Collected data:
BEGIN

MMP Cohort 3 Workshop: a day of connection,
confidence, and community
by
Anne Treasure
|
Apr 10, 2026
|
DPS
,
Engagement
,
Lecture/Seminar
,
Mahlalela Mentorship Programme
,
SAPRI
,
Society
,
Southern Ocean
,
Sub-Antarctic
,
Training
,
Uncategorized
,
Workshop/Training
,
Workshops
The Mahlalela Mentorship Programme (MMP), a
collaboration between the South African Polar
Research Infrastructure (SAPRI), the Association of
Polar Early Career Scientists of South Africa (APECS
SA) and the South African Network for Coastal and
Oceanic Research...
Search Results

END
BEGIN

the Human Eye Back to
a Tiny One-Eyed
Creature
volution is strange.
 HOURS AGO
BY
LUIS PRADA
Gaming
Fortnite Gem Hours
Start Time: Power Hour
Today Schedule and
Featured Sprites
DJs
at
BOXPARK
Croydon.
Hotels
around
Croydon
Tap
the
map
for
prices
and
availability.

END

## Problem description
The answer is the run of lines above from the line containing "MMP Cohort 3" through the line containing "Search Results", copied exactly and alone.

## Answer section
MMP Cohort 3 Workshop: a day of connection,
confidence, and community
by
Anne Treasure
|
Apr 10, 2026
|
DPS
,
Engagement
,
Lecture/Seminar
,
Mahlalela Mentorship Programme
,
SAPRI
,
Society
,
Southern Ocean
,
Sub-Antarctic
,
Training
,
Uncategorized
,
Workshop/Training
,
Workshops
The Mahlalela Mentorship Programme (MMP), a
collaboration between the South African Polar
Research Infrastructure (SAPRI), the Association of
Polar Early Career Scientists of South Africa (APECS
SA) and the South African Network for Coastal and
Oceanic Research...
Search Results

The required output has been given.